**Required work:** Your task is to filter the data below down to the lines holding "Authors".

**The input:**

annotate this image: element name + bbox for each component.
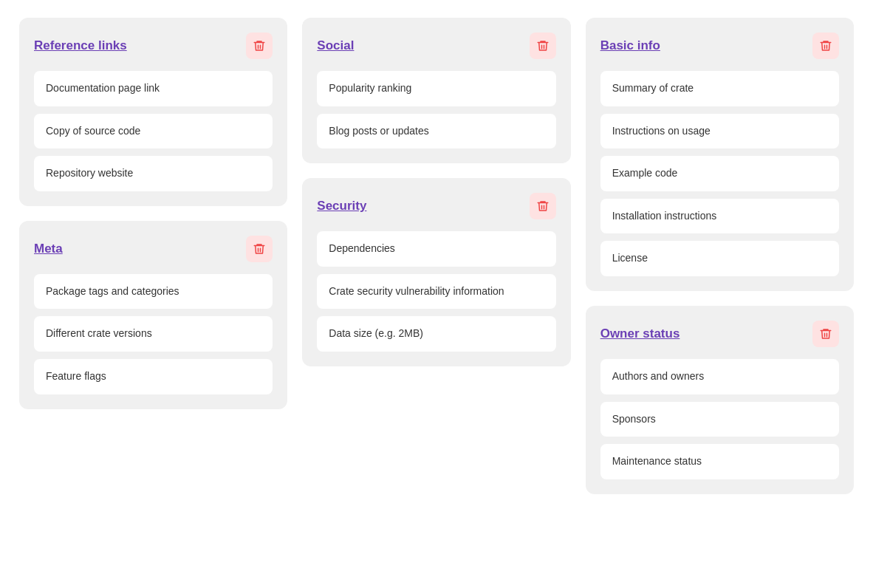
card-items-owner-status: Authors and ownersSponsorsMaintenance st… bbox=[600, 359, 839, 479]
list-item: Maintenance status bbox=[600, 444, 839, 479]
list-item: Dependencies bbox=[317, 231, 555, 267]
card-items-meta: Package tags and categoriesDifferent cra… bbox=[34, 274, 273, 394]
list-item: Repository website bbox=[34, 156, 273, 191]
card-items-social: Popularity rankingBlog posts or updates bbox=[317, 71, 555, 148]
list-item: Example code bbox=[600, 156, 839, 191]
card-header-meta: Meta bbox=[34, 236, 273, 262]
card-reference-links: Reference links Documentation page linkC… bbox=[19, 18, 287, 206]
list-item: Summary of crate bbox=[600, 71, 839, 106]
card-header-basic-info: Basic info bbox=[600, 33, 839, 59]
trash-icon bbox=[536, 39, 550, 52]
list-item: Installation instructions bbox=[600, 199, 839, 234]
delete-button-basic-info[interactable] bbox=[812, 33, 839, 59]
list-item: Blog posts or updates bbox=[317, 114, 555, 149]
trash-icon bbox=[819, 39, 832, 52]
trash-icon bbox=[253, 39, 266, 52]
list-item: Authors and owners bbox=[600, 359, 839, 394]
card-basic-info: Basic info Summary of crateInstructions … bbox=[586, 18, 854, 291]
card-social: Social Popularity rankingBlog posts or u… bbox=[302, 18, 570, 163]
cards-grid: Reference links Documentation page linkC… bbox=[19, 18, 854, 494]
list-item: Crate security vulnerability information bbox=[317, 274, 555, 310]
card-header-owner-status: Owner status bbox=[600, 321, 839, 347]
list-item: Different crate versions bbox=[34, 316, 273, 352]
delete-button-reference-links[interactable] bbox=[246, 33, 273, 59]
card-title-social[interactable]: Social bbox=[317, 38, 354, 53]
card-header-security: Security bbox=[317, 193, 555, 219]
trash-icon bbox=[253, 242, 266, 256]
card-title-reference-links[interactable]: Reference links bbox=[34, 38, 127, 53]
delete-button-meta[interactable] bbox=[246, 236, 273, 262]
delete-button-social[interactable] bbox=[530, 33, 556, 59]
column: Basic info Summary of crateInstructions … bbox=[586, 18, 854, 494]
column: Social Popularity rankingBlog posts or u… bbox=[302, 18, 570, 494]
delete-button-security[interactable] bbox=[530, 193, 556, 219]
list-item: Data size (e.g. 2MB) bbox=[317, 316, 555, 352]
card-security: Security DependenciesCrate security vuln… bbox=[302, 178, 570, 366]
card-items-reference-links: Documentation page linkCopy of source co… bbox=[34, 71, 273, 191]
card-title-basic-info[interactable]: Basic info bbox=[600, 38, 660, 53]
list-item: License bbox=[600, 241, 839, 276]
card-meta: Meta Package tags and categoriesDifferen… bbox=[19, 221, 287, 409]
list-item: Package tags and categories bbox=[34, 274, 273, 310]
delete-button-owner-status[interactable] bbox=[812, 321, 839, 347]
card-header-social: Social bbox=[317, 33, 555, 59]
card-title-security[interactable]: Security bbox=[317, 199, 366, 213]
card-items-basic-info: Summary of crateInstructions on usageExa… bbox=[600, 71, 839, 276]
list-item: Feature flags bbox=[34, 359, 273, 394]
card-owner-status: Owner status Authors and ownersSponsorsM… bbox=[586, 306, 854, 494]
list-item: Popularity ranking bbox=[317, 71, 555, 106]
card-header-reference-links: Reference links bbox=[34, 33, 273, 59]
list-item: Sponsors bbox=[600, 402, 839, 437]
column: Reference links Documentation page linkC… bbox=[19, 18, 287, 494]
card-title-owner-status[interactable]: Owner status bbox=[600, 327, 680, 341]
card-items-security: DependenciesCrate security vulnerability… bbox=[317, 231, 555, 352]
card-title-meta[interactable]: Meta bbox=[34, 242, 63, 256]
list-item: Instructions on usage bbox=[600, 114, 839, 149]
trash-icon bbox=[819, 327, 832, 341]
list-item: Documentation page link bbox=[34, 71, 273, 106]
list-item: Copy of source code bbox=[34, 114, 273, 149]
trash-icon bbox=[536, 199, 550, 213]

==

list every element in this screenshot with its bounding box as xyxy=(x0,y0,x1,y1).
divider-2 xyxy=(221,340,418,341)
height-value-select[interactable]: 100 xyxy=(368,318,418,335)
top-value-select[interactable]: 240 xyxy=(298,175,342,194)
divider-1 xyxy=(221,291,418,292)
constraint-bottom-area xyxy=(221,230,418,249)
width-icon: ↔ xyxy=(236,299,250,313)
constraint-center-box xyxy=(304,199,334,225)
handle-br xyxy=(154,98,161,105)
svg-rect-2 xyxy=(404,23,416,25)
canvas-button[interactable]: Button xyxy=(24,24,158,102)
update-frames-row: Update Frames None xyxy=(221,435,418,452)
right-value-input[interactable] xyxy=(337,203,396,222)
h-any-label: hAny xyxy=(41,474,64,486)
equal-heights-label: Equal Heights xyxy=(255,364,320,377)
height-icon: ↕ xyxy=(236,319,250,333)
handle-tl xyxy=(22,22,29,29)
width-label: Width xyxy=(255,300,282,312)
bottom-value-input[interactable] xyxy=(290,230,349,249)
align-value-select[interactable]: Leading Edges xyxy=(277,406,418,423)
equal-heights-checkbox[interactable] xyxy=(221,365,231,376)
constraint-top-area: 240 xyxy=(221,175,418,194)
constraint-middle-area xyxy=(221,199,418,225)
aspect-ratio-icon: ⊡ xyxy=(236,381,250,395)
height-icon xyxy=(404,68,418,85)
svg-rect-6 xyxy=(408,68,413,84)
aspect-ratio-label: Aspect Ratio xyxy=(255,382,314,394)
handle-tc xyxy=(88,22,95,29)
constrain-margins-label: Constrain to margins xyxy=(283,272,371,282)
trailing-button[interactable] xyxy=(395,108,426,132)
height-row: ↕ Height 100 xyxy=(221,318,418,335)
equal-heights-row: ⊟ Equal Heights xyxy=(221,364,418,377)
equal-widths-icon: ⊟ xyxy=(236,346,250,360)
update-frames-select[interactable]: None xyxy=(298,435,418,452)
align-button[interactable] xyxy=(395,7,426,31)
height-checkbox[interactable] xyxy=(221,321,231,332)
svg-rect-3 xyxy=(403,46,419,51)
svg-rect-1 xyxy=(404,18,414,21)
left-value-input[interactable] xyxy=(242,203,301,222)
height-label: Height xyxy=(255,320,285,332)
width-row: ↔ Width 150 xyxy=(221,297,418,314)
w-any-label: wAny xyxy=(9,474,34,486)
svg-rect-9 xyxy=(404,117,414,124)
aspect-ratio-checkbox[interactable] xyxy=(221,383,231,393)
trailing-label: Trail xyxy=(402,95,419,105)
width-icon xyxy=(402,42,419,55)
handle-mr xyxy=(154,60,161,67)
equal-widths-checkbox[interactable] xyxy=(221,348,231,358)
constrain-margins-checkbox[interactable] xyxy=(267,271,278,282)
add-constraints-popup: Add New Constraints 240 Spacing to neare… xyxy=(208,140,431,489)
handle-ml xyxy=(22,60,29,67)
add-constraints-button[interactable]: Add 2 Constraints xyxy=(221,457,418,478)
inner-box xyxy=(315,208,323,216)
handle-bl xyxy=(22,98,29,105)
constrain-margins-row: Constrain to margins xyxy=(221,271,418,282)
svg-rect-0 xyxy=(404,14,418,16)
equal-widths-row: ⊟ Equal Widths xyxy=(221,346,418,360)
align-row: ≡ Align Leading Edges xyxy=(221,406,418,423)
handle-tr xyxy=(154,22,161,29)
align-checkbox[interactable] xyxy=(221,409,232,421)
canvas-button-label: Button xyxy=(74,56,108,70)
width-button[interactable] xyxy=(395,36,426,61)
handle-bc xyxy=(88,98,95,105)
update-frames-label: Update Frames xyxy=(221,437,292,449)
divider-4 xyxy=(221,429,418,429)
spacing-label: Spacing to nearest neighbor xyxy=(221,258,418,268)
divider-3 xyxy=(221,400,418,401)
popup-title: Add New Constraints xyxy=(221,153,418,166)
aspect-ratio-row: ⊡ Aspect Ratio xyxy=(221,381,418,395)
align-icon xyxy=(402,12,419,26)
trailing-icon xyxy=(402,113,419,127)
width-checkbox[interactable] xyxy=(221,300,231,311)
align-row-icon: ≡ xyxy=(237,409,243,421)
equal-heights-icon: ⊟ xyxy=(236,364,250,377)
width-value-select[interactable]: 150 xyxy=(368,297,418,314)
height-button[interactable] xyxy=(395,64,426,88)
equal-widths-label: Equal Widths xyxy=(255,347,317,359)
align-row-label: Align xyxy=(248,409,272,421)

**Written solution:**
card-items-owner-status: Authors and ownersSponsorsMaintenance st… bbox=[600, 359, 839, 479]
list-item: Authors and owners bbox=[600, 359, 839, 394]
card-owner-status: Owner status Authors and ownersSponsorsM… bbox=[586, 306, 854, 494]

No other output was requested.